Cirugía de la uña

En Piessanos tenemos amplia experiencia en la cirugía de la uña encarnada.

Normalmente el procedimiento quirúrgico se reserva a cuadros más severos, teniendo presente en todo momento factores como las alternativas de tratamiento (por ejemplo, la reeducación ungueal), el pronóstico, la cronicidad de la dolencia, la presencia de infecciones recurrentes o la idiosincrasia del paciente; entre otras consideraciones más específicas.

La finalidad de la cirugía es, además de proporcionar alivio al dolor de la uña encarnada, devolver al paciente a su vida funcional normal, permitiéndole volver realizar sus actividades físicas habituales y utilizar un calzado normal.

Además de esto, la operación previene de posibles recidivas, infecciones o complicaciones.

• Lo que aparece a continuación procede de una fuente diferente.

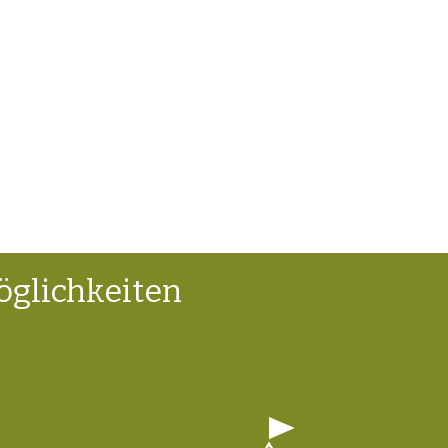
glichkeiten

A raíz de ello, es necesario que el podólogo controle periódicamente el crecimiento de la uña hasta que ésta se haya desarrollado completa y correctamente. Así se asegura el éxito de la cirugía.

Uña encarnada: operacion

La operación de la uña encarnada del pie consiste en una avulsión de la lámina ungueal parcial o total, casi siempre bajo anestesia.

Esto es, se extirpa una parte lateral de la uña o la uña completa si presenta problemas mayores como onicopatías, una uña muy distrófica, presencia de una patología ósea latente, etc.

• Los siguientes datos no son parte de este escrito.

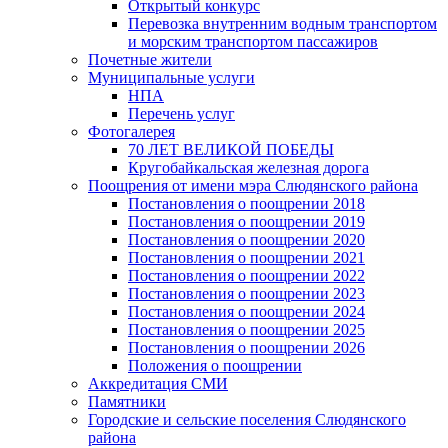
Открытый конкурс
Перевозка внутренним водным транспортом
и морским транспортом пассажиров
Почетные жители
Муниципальные услуги
НПА
Перечень услуг
Фотогалерея
70 ЛЕТ ВЕЛИКОЙ ПОБЕДЫ
Кругобайкальская железная дорога
Поощрения от имени мэра Слюдянского района
Постановления о поощрении 2018
Постановления о поощрении 2019
Постановления о поощрении 2020
Постановления о поощрении 2021
Постановления о поощрении 2022
Постановления о поощрении 2023
Постановления о поощрении 2024
Постановления о поощрении 2025
Постановления о поощрении 2026
Положения о поощрении
Аккредитация СМИ
Памятники
Городские и сельские поселения Слюдянского
района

A veces, se combina con una matricectomía (típicamente, aunque no en exclusiva, mediante la técnica de fenol-alcohol), para evitar que la uña crezca en esa parte y se repita el problema.

Un procedimiento que también se realiza, aunque siendo estrictos no es realmente de carácter quirúrgico, es el desbridamiento de la lámina ungueal. Consiste en extirpar parte de la uña, mediante un corte en ángulo, sin llegar al nacimiento de la uña (lo que se denomina eponiquio). No suele requerir anestesia, aunque dependerá del paciente y el caso.